The raw data from PyQuiver is a little fuzzy, so I applied a convolution to smooth the data. Details later on.

Rather than telling us which step is rate-limiting, all the KIE shows us is how much the transition state resembles an iminium ion (bottom right). Structures with long C–Cl bond distances and short C–C bond distances have substantial isotope effects (around 20%), while structures with forming or breaking bonds have smaller isotope effects.

Why is this? Both ionization and addition proceed through iminium-like structures that are substantially sp2-hybridized at carbon, irrespective of whether sp2 character is technically increasing or decreasing in the elementary step. Relative to the starting material, both transition states look like iminium ions and thus lead to large isotope effects.

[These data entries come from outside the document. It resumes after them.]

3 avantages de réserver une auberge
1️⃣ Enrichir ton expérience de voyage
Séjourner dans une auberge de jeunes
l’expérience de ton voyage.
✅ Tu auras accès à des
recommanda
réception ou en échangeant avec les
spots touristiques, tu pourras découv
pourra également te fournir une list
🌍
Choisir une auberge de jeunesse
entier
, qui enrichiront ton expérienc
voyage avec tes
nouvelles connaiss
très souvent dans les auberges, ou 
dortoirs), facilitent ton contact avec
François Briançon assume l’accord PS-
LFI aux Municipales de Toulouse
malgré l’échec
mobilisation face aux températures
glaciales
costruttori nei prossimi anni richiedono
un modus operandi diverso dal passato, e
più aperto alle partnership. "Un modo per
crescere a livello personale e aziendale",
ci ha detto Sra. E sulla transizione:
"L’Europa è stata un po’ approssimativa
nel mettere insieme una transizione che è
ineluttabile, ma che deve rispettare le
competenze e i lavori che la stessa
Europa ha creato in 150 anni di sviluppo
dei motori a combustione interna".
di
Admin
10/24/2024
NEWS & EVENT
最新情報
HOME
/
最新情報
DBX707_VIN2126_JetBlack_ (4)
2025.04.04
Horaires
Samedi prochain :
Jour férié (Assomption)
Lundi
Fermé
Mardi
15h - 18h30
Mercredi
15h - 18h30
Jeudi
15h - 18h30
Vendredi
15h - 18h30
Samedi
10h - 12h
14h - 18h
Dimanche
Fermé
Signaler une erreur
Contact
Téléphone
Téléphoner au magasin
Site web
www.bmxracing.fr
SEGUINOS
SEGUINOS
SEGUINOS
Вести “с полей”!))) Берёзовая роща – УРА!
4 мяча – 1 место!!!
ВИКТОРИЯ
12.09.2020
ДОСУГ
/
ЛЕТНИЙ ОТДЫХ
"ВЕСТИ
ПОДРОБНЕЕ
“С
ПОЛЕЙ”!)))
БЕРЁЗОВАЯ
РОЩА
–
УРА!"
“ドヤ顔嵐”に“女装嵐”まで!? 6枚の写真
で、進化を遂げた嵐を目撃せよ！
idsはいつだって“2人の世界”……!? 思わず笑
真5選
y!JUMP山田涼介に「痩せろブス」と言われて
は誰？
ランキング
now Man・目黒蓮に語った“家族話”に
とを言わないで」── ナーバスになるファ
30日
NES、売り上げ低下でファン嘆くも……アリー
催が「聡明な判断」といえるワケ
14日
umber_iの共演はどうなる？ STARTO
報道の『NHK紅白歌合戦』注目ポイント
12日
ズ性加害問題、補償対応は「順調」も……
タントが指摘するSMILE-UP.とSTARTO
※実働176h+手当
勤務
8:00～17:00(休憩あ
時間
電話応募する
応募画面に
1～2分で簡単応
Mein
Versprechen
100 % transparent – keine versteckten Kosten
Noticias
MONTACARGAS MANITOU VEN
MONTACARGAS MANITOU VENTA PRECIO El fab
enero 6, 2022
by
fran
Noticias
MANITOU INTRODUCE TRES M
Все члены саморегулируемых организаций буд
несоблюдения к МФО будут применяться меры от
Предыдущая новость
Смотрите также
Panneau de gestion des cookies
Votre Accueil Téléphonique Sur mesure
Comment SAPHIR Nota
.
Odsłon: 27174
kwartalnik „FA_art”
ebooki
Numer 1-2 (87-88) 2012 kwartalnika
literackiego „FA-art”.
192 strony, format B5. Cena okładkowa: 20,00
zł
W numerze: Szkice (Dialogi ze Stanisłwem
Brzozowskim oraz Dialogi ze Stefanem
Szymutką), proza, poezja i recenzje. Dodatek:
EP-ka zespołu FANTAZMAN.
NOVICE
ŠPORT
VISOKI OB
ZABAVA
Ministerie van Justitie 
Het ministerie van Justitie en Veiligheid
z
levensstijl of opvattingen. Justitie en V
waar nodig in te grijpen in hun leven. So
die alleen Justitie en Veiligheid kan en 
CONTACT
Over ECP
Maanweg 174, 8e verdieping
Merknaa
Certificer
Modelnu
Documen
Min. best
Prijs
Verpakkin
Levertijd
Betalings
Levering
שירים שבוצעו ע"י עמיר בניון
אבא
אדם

These both look pretty much like iminium ions.

We can also conceptualize this in terms of elementary steps. Taken by itself, alkene addition does lead to an inverse kinetic isotope effect, as seen by the decreasing values as one moves left from the iminium—but an inverse isotope effect relative to the normal equilibrium isotope effect of the iminium. In this system, the equilibrium isotope effect of the iminium is larger than the kinetic isotope effect for alkene addition, and so the combination of these two effects leads to a (smaller) overall normal effect.

(This is the opposite of primary H/D KIEs, where central transition states lead to the largest isotope effects and equilibrium effects are typically small. Here, the isotope effect is mainly a function of hybridization, and so the later the TS, the greater the difference in hybridization and the larger the isotope effect.)

In summary, although this experiment seems informative, it’s actually not very useful. It tells you something about the structure of the transition state, but not which step is rate-limiting! In this case, a better experiment would be to measure 13C KIEs, or an H/D KIE on the nucleophile.

Appendix I: What About SN2?

On Twitter, Mark Levin asks about the KIE for the concerted path. I originally meant to include a discussion of this, but then totally forgot to! So let’s fix that.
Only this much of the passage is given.